Why I prefer building tools like this myself
The real appeal of MCPs, at least for me, is not just integration. It is control over the workflow. I can choose defaults that actually fit how I work. I can structure the output so that it is genuinely useful for agents. And I can combine multiple tools into a process instead of leaving them as isolated data sources.
That is especially valuable in performance work. A tool that only spits out scores is less helpful than a tool that prepares context and next steps. That is why the combination of PageSpeed Insights, Claude and Chrome DevTools mattered to me much more than any especially polished interface.
Conclusion
I built this PageSpeed Insights MCP because I was tired of fragmented audits. I did not want to keep jumping between a browser tab, a Lighthouse report, DevTools and chat.
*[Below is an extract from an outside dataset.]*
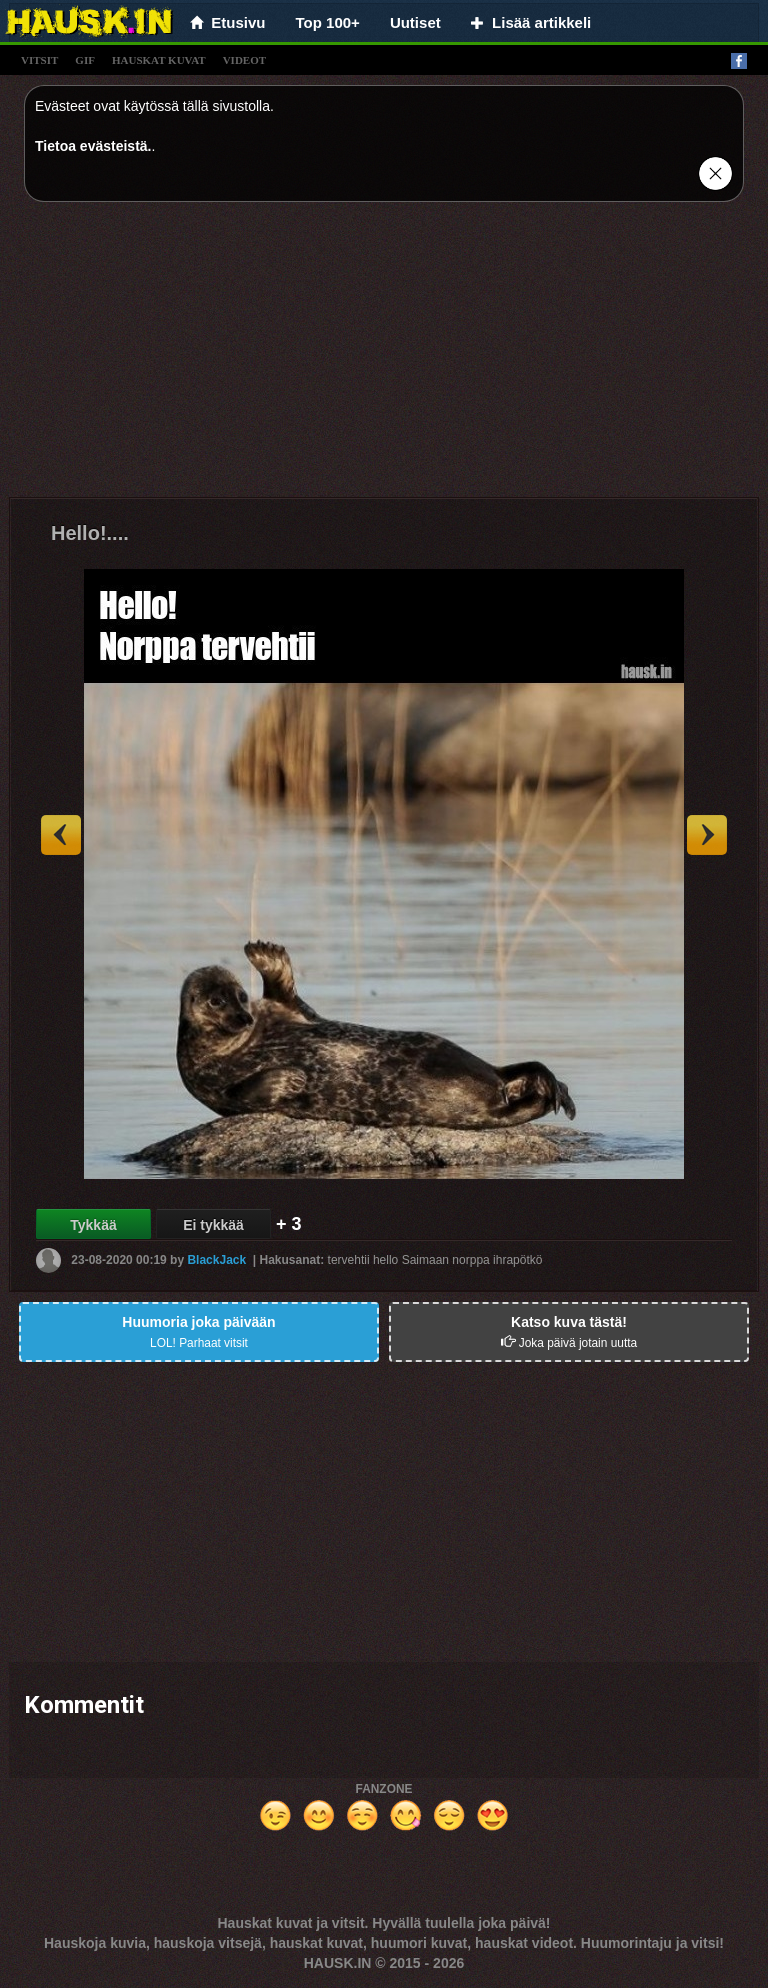  Describe the element at coordinates (159, 60) in the screenshot. I see `hauskat kuvat` at that location.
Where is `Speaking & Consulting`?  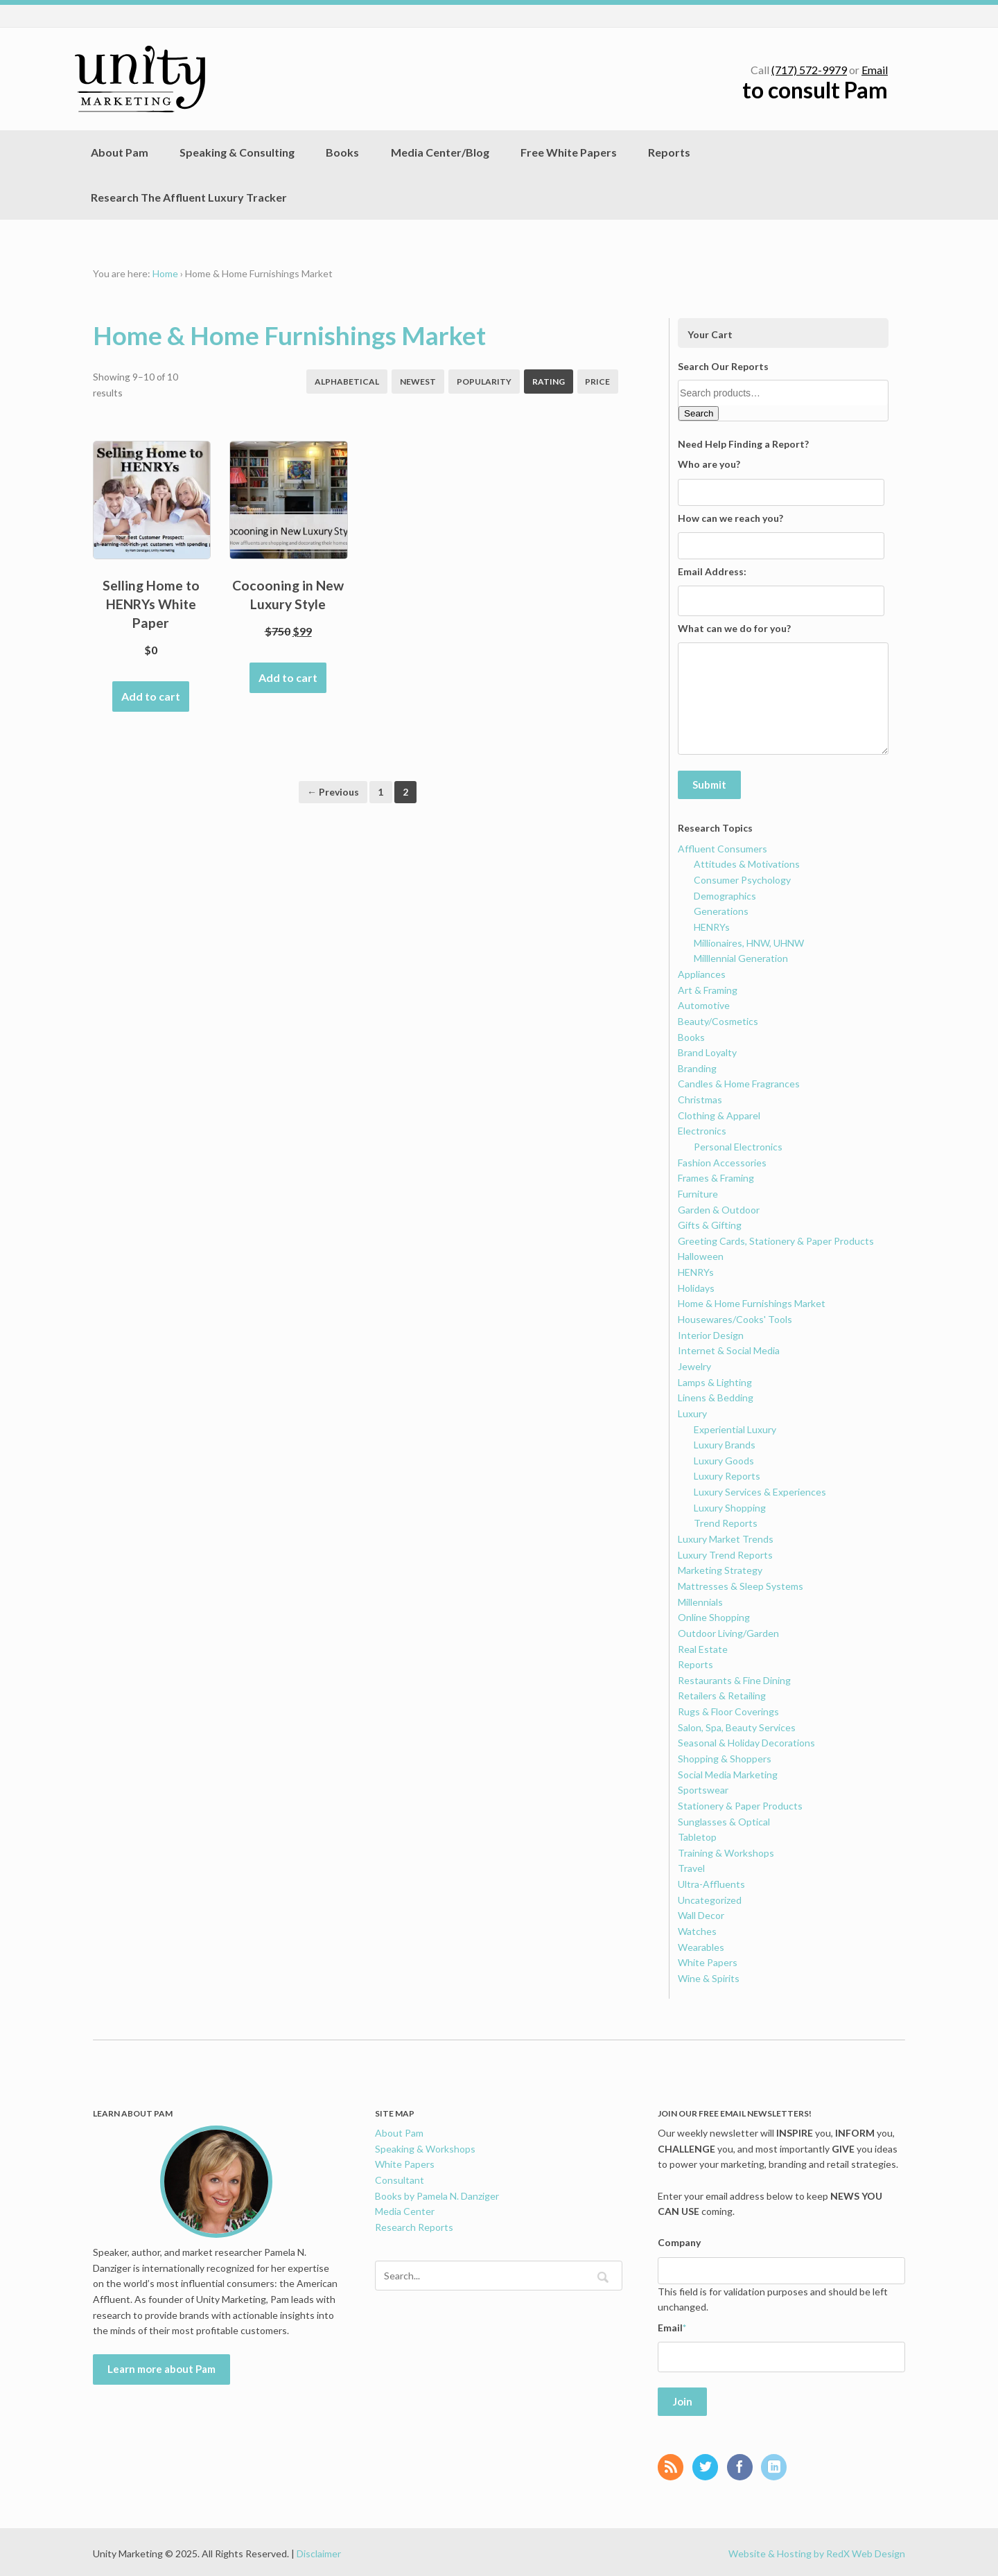 Speaking & Consulting is located at coordinates (237, 152).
I wanted a clear technical workflow where the data, the analysis and the next steps all live in the same system.
That is the real value of a good MCP: not just an API wrapper, but an operational interface between diagnosis and implementation. Once you work heavily with AI assistants, that difference becomes obvious very quickly. The audit stops being a report and starts becoming a usable work unit.
The bugs shown in the video were of course fixed right away with Codex.